Russia, Japan to sign accords, Putin to meet with Japan PM
MOSCOW. Sept 6 (Interfax) - Russia and Japan plan to sign a series of agreements this week as part of the program for a planned meeting between Russian President Vladimir Putin and Japanese Prime Minister Yoshihiko Noda.
Putin and Noda will meet on the sidelines of a planned Asia-Pacific Economic Cooperation (APEC) summit in Vladivostok, Russia, on Friday and Saturday, Kremlin aide Yury Ushakov told reporters.
The planned agreements would include an accord on measures against fish and seafood poaching in territorial waters, a memorandum of understanding between Russia's Gazprom and Japan's Agency for Natural Resources and Energy, and a contract to build a large timber complex in the Krasnoyarsk territory, Ushakov said.

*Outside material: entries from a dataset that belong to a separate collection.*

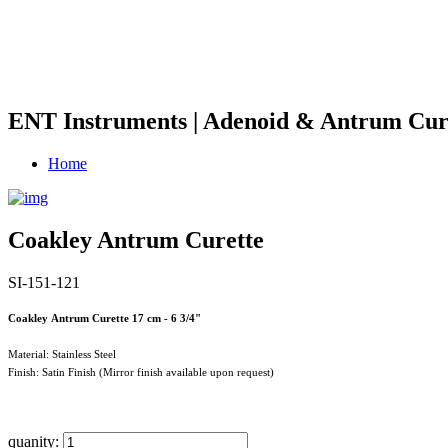
ENT Instruments | Adenoid & Antrum Cur
Home
Coakley Antrum Curette
SI-151-121
Coakley Antrum Curette 17 cm - 6 3/4"
Material: Stainless Steel
Finish: Satin Finish (Mirror finish available upon request)
quanity:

The two leaders are going to discuss investment in energy production, in motor vehicle manufacturing, in shipbuilding, and under high-tech and innovative projects, including in the production of pharmaceuticals and agriculture, according to Ushakov. They will also consider building closer ties between individual Russian and Japanese regions.
Russia and Japan are involved in an intensive political dialogue, Ushakov said. Putin and Noda last met on June 18 in Los Cabos, during the last summit of the Group of 20, and in July the Russian president held talks with Japanese Foreign Minister Koichiro Gemba in Sochi, Russia.

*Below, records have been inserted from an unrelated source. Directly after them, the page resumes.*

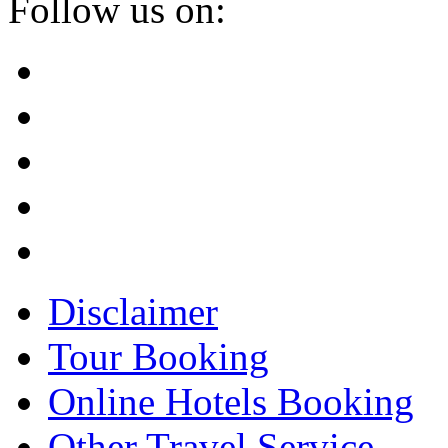
Follow us on:
Disclaimer
Tour Booking
Online Hotels Booking
Other Travel Service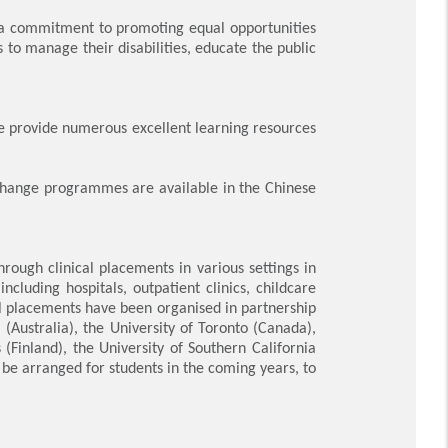
 a commitment to promoting equal opportunities
 to manage their disabilities, educate the public
.
 provide numerous excellent learning resources
change programmes are available in the Chinese
rough clinical placements in various settings in
luding hospitals, outpatient clinics, childcare
al placements have been organised in partnership
a (Australia), the University of Toronto (Canada),
(Finland), the University of Southern California
be arranged for students in the coming years, to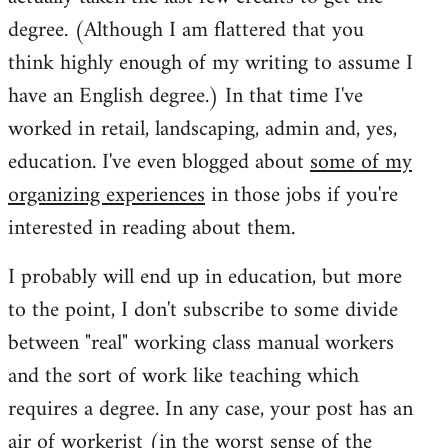
degree. (Although I am flattered that you
think highly enough of my writing to assume I
have an English degree.) In that time I've
worked in retail, landscaping, admin and, yes,
education. I've even blogged about
some of my
organizing experiences
in those jobs if you're
interested in reading about them.
I probably will end up in education, but more
to the point, I don't subscribe to some divide
between "real" working class manual workers
and the sort of work like teaching which
requires a degree. In any case, your post has an
air of workerist (in the worst sense of the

Putin and Noda will also raise cultural issues, chiefly in connection with a planned visit of the head of the Russian Orthodox Church, Patriarch Kirill, to Japan on September 14-18. Kirill's planned trip marks the death centenary of Saint Nicholas of Japan, a Russian monk and priest who brought Eastern Orthodoxy to Japan.
At the same time, a sovereignty dispute about four Pacific islands continues to dog Russian-Japanese relations.

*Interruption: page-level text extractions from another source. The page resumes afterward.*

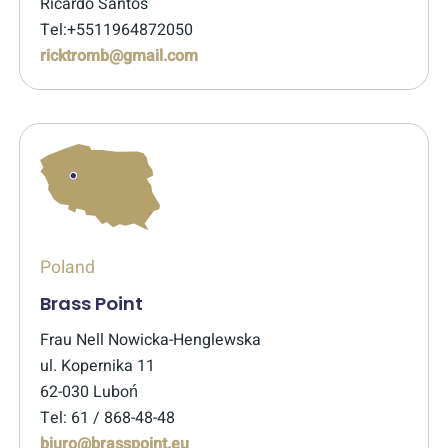
Ricardo Santos
Tel:+5511964872050
ricktromb@gmail.com
Poland
Brass Point
Frau Nell Nowicka-Henglewska
ul. Kopernika 11
62-030 Luboń
Tel: 61 / 868-48-48
biuro@brasspoint.eu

The four South Kuril Islands - Iturup, Kunashir, Shikotan and Khabomai - were annexed by the Soviet Union from Japan during World War II, and Japan demands them back.
Moscow and Tokyo still have not signed a peace treaty to put a formal end to their wartime confrontation as Japan makes its signature conditional on the return of the islands. Russia has been suggesting holding talks on a peace treaty but refuses to give the islands back.